Sylvie Germain : Magnus - Personnage
Mon personnage préféré est le moinillon de la fin du livre,
celui qui va apporter la paix au personnage principal.
« Frère Jean »,
« vieille femme »,
« homme enchanté »,
« vieux fouineur »,
« encombrant dévot de la Vierge »,
« moine clownesque »,
« vieux gamin en fuite perpétuelle »,
« Blaise Mauperthuis », comme vous voulez.
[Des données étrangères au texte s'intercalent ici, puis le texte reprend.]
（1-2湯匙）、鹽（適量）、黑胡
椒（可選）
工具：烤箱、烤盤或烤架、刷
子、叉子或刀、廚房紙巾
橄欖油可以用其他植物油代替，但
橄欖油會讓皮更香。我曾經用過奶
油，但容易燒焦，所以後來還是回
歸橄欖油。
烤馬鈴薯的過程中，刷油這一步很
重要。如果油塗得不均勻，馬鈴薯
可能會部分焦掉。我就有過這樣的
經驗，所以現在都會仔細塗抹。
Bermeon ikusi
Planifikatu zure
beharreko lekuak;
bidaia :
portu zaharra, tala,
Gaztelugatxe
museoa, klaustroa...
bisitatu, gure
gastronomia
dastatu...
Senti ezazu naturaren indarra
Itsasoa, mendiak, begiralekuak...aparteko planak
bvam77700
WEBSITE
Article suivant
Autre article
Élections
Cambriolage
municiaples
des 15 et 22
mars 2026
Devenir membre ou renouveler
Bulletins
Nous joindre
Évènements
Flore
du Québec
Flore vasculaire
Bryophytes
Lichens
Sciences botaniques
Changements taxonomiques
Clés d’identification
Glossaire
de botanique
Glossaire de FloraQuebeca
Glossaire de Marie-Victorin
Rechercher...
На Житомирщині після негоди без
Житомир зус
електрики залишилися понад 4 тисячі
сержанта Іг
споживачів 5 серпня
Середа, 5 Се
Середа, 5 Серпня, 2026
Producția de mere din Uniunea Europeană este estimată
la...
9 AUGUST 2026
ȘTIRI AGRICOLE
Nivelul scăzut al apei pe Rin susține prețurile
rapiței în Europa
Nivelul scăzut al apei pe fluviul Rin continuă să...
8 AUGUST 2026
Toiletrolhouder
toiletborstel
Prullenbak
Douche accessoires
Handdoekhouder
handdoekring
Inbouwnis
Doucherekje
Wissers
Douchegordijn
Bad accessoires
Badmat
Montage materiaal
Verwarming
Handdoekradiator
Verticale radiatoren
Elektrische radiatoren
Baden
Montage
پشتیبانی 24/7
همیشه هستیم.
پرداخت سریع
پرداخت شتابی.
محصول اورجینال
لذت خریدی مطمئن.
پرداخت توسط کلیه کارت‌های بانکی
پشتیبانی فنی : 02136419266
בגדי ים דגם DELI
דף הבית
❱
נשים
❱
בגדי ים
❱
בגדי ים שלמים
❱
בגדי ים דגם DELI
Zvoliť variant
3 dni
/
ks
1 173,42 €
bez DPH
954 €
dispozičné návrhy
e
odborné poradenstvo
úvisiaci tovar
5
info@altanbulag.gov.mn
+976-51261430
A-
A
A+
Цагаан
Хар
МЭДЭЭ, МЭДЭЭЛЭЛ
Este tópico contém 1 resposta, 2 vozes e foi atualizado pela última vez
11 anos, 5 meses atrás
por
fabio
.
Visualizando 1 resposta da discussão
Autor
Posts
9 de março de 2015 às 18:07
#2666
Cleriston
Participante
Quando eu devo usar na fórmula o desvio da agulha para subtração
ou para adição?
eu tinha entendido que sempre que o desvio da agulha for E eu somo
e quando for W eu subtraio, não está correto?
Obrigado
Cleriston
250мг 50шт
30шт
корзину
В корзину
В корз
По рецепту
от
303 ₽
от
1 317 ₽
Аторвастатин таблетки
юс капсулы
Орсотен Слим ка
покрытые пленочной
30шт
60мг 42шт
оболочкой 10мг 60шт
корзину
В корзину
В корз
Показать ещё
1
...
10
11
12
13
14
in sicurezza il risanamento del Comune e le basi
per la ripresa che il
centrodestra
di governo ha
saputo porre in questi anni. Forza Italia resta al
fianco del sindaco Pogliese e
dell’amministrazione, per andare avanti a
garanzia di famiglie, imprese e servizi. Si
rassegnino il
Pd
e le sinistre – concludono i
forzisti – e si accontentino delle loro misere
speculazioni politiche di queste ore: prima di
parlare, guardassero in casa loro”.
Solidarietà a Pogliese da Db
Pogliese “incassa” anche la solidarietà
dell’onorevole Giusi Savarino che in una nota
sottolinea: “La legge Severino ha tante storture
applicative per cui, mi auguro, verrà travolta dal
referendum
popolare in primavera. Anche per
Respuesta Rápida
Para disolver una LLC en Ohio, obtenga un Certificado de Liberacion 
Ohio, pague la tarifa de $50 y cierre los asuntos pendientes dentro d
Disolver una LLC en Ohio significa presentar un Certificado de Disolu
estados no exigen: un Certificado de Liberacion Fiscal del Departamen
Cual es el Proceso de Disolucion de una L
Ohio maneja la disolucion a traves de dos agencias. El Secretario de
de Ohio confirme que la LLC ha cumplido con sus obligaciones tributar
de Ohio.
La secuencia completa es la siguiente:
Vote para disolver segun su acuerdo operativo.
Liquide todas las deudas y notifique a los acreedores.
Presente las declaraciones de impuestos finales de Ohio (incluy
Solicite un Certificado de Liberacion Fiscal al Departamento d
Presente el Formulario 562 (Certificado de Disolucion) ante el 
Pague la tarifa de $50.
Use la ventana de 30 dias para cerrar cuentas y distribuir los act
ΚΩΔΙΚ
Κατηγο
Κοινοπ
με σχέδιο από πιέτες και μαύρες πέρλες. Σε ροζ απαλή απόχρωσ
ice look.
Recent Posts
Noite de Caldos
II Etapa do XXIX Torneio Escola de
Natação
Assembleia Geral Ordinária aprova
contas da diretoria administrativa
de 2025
J’adore l’apparence et le caractère du personnage,
que Magnus d’ailleurs prendra d’abord pour une vieille dame,
mais qui est en fait un vieux monsieur,
et finalement, un paradoxe sur pattes : confère l’oxymore
« très vieux nourrisson ».
Vieux bonhomme enjoué, petit et menu, « loufoque et loquace », au « visage fripé et certainement édenté », s’occupant de « ruches à l’ancienne » plantées au milieu d’une clairière où sifflent et chantent les arbres, au chapeau de paille d‘où sortent en manèges et ritournelles bourdonnants des abeilles apprivoisées, robe élimée « de bure terreuse », d’une démarche « leste » malgré son grand âge, aussi alerte qu’un enfant et qui « s’en va en trottinant, un grésil doré tournoyant autour de son chapeau ».
Et qui a inventé "NOTRE DAME DU VIDE".
« Un farfadet qui court les bois en jouant avec les abeilles,
et qui folâtre avec des mots enluminés
comme les pages d’un antique missel ».